§ **Exercise objective**: Give the data again exactly as written, without any of its pictures.

§ **Data extract**:
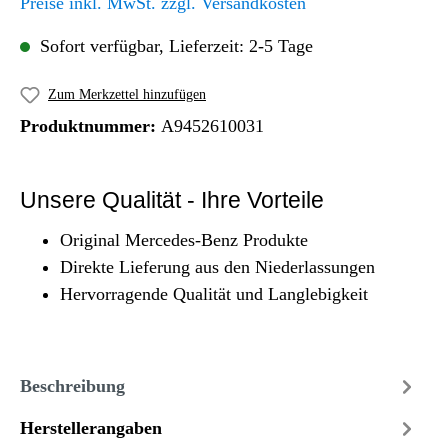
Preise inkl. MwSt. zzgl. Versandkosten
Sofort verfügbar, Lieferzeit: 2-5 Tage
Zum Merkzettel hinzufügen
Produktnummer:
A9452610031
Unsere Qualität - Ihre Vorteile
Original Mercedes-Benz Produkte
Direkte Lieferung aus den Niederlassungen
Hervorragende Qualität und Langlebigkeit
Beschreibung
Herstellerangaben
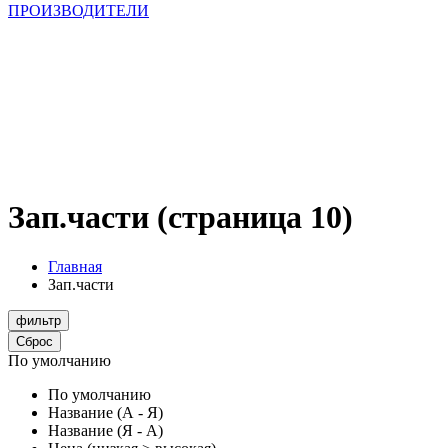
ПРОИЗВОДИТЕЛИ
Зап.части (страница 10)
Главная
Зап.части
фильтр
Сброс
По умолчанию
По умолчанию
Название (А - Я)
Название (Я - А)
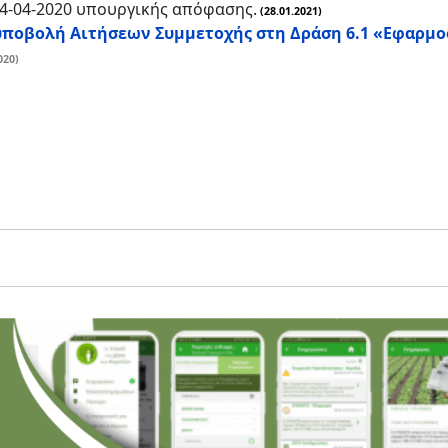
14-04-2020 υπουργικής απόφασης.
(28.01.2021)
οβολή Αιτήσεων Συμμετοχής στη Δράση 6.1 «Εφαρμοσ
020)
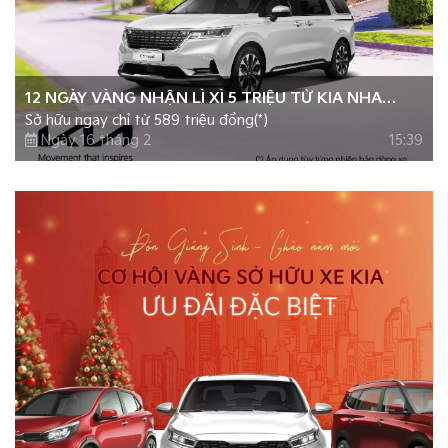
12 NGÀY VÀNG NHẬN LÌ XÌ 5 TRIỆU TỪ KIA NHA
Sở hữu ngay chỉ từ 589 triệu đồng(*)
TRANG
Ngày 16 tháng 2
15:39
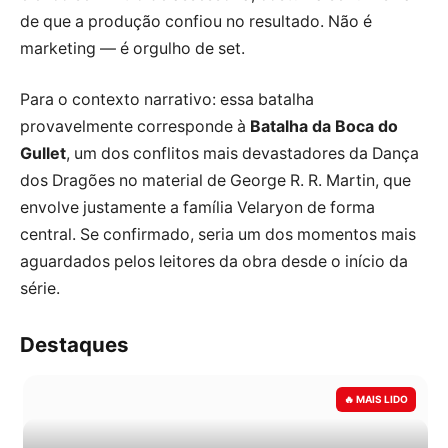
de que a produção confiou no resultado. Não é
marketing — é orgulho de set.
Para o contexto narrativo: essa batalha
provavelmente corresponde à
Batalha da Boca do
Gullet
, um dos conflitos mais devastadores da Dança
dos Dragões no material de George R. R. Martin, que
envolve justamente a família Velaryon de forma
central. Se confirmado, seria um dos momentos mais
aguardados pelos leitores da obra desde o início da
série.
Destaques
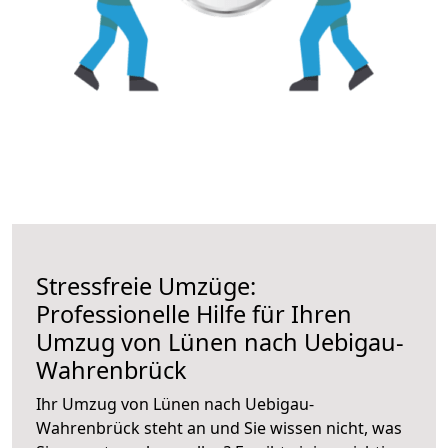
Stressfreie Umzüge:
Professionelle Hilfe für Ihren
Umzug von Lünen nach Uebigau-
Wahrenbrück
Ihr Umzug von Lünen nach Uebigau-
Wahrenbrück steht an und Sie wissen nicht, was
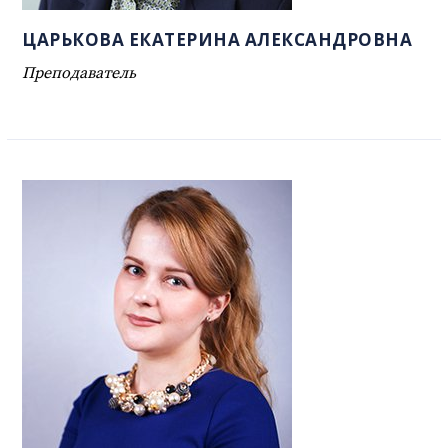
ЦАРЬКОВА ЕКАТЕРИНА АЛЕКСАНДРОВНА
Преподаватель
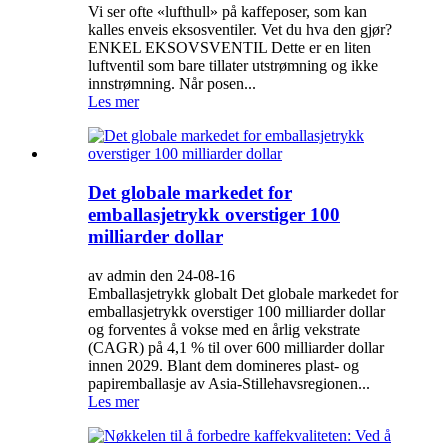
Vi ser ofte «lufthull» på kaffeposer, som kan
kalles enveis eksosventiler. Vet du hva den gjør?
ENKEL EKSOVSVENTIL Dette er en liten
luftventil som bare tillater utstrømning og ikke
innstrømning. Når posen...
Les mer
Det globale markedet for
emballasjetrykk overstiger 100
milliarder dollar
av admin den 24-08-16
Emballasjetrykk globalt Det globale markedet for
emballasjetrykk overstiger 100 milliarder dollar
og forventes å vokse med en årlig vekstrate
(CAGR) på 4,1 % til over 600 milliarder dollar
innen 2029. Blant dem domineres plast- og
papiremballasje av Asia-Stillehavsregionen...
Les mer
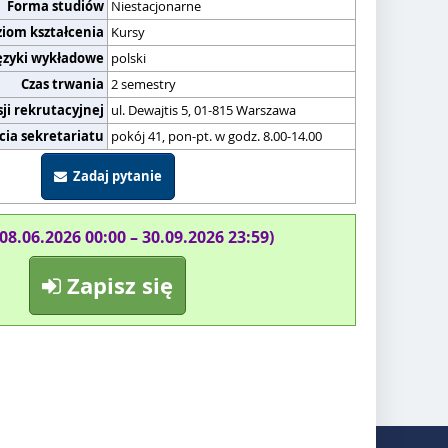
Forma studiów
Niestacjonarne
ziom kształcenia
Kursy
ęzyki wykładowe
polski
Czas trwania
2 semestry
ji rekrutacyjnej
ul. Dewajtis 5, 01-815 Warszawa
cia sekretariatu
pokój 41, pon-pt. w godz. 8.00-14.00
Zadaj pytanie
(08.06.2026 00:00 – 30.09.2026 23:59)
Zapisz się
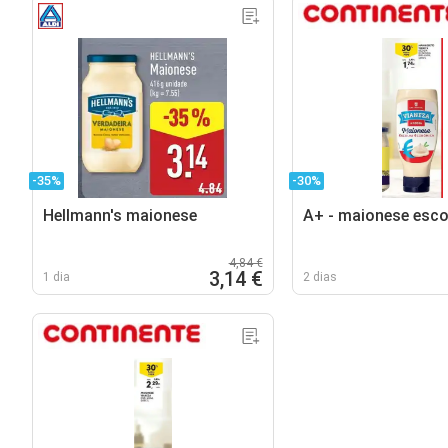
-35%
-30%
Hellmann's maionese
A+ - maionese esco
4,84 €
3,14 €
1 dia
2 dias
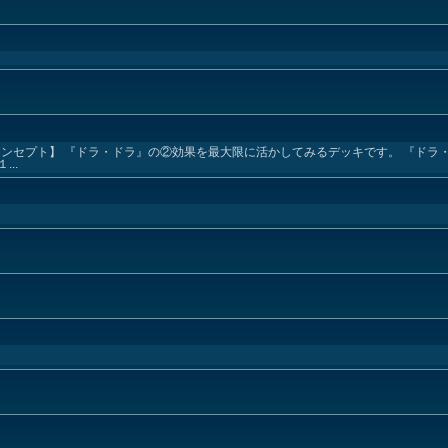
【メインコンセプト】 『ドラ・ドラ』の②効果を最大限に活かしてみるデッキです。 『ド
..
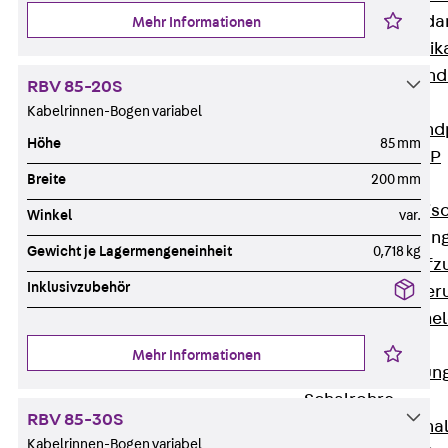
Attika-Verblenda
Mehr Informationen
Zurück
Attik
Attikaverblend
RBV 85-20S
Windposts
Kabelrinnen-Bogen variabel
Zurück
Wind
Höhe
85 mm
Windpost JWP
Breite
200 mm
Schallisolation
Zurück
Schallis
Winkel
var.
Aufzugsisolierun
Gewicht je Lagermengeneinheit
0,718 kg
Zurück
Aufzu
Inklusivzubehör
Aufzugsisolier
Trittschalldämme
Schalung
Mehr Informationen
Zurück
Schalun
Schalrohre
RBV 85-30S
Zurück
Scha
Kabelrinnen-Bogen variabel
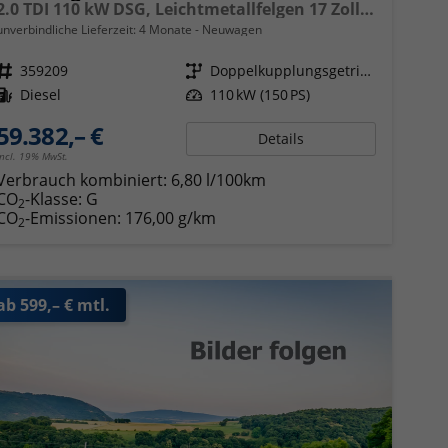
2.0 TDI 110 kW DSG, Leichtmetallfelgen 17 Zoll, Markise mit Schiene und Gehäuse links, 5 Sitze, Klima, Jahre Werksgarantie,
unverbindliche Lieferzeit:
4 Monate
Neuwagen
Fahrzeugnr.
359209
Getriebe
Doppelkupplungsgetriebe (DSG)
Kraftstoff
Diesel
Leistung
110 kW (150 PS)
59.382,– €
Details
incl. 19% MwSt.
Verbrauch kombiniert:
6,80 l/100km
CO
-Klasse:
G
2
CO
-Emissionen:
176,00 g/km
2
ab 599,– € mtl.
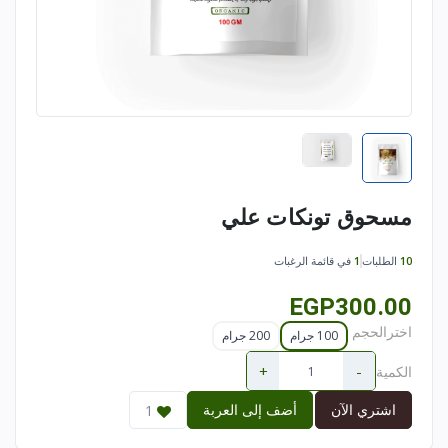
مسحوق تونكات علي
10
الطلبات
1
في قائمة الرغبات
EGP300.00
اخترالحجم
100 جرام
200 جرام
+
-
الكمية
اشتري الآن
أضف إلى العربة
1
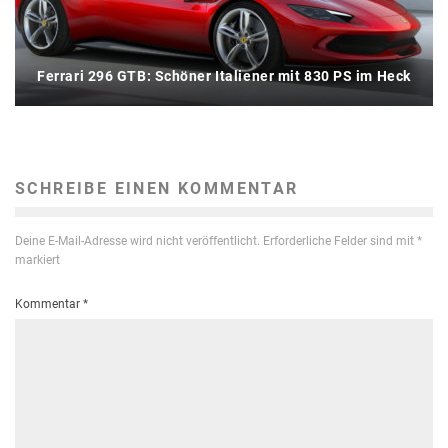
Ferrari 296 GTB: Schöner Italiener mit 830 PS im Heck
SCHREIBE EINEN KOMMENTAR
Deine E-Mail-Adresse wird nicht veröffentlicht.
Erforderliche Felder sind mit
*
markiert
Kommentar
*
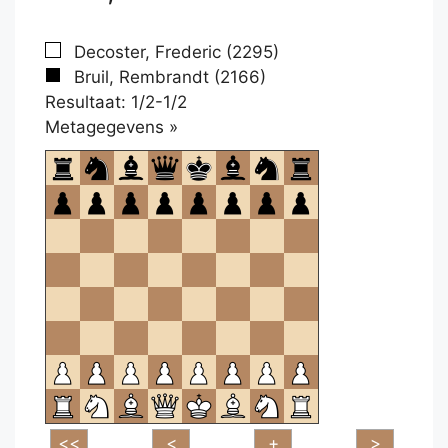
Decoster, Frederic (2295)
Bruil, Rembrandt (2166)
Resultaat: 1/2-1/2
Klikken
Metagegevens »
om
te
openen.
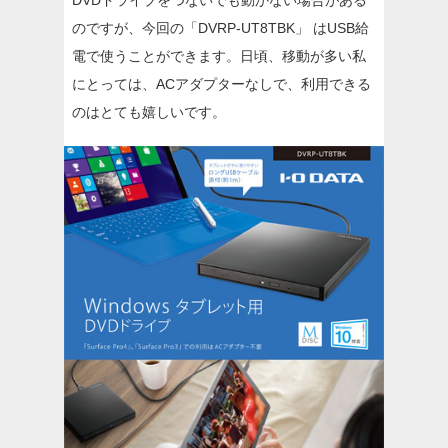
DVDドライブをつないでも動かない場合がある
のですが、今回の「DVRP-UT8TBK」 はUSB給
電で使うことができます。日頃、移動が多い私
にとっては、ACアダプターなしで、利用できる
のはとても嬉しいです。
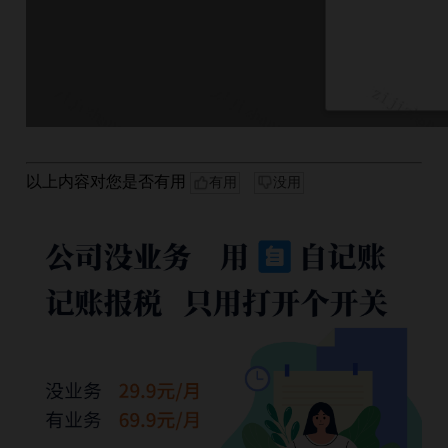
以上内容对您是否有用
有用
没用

§ **Solution to the exercise**:
Preise inkl. MwSt. zzgl. Versandkosten
Sofort verfügbar, Lieferzeit: 2-5 Tage
Zum Merkzettel hinzufügen
Produktnummer:
A9452610031
Unsere Qualität - Ihre Vorteile
Original Mercedes-Benz Produkte
Direkte Lieferung aus den Niederlassungen
Hervorragende Qualität und Langlebigkeit
Beschreibung
Herstellerangaben
ПРОИЗВОДИТЕЛИ
Зап.части (страница 10)
Главная
Зап.части
фильтр
Сброс
По умолчанию
По умолчанию
Название (А - Я)
Название (Я - А)
14-04-2020 υπουργικής απόφασης.
(28.01.2021)
οβολή Αιτήσεων Συμμετοχής στη Δράση 6.1 «Εφαρμοσ
020)
12 NGÀY VÀNG NHẬN LÌ XÌ 5 TRIỆU TỪ KIA NHA
Sở hữu ngay chỉ từ 589 triệu đồng(*)
TRANG
Ngày 16 tháng 2
15:39
de que a produção confiou no resultado. Não é
marketing — é orgulho de set.
Para o contexto narrativo: essa batalha
provavelmente corresponde à
Batalha da Boca do
Gullet
, um dos conflitos mais devastadores da Dança
dos Dragões no material de George R. R. Martin, que
envolve justamente a família Velaryon de forma
central. Se confirmado, seria um dos momentos mais
aguardados pelos leitores da obra desde o início da
série.
Destaques
Stressfreie Umzüge:
Professionelle Hilfe für Ihren
Umzug von Lünen nach Uebigau-
Wahrenbrück
Ihr Umzug von Lünen nach Uebigau-
Wahrenbrück steht an und Sie wissen nicht, was
ЦАРЬКОВА ЕКАТЕРИНА АЛЕКСАНДРОВНА
Преподаватель
Vi ser ofte «lufthull» på kaffeposer, som kan
kalles enveis eksosventiler. Vet du hva den gjør?
ENKEL EKSOVSVENTIL Dette er en liten
luftventil som bare tillater utstrømning og ikke
innstrømning. Når posen...
Les mer
Det globale markedet for
emballasjetrykk overstiger 100
milliarder dollar
av admin den 24-08-16
Emballasjetrykk globalt Det globale markedet for
emballasjetrykk overstiger 100 milliarder dollar
og forventes å vokse med en årlig vekstrate
(CAGR) på 4,1 % til over 600 milliarder dollar
innen 2029. Blant dem domineres plast- og
papiremballasje av Asia-Stillehavsregionen...
Les mer
Forma studiów
Niestacjonarne
ziom kształcenia
Kursy
ęzyki wykładowe
polski
Czas trwania
2 semestry
ji rekrutacyjnej
ul. Dewajtis 5, 01-815 Warszawa
cia sekretariatu
pokój 41, pon-pt. w godz. 8.00-14.00
Zadaj pytanie
(08.06.2026 00:00 – 30.09.2026 23:59)
Zapisz się
-35%
-30%
Hellmann's maionese
A+ - maionese esco
4,84 €
3,14 €
1 dia
2 dias
【メインコンセプト】 『ドラ・ドラ』の②効果を最大限に活かしてみるデッキです。 『ド
..
Attika-Verblenda
Mehr Informationen
Zurück
Attik
Attikaverblend
RBV 85-20S
Windposts
Kabelrinnen-Bogen variabel
Zurück
Wind
Höhe
85 mm
Windpost JWP
Breite
200 mm
Schallisolation
Zurück
Schallis
Winkel
var.
Aufzugsisolierun
Gewicht je Lagermengeneinheit
0,718 kg
Zurück
Aufzu
Inklusivzubehör
Aufzugsisolier
Trittschalldämme
Schalung
Mehr Informationen
Zurück
Schalun
Schalrohre
RBV 85-30S
Zurück
Scha
Kabelrinnen-Bogen variabel
2.0 TDI 110 kW DSG, Leichtmetallfelgen 17 Zoll, Markise mit Schiene und Gehäuse links, 5 Sitze, Klima, Jahre Werksgarantie,
unverbindliche Lieferzeit:
4 Monate
Neuwagen
Fahrzeugnr.
359209
Getriebe
Doppelkupplungsgetriebe (DSG)
Kraftstoff
Diesel
Leistung
110 kW (150 PS)
59.382,– €
Details
incl. 19% MwSt.
Verbrauch kombiniert:
6,80 l/100km
CO
-Klasse:
G
2
CO
-Emissionen:
176,00 g/km
2
ab 599,– € mtl.
مسحوق تونكات علي
10
الطلبات
1
في قائمة الرغبات
EGP300.00
اخترالحجم
100 جرام
200 جرام
+
-
الكمية
اشتري الآن
أضف إلى العربة
1
Ferrari 296 GTB: Schöner Italiener mit 830 PS im Heck
SCHREIBE EINEN KOMMENTAR
Deine E-Mail-Adresse wird nicht veröffentlicht.
Erforderliche Felder sind mit
*
markiert
Kommentar
*
Decoster, Frederic (2295)
Bruil, Rembrandt (2166)
Resultaat: 1/2-1/2
Klikken
Metagegevens »
om
te
openen.
DVDドライブをつないでも動かない場合がある
のですが、今回の「DVRP-UT8TBK」 はUSB給
電で使うことができます。日頃、移動が多い私
にとっては、ACアダプターなしで、利用できる
のはとても嬉しいです。
以上内容对您是否有用
有用
没用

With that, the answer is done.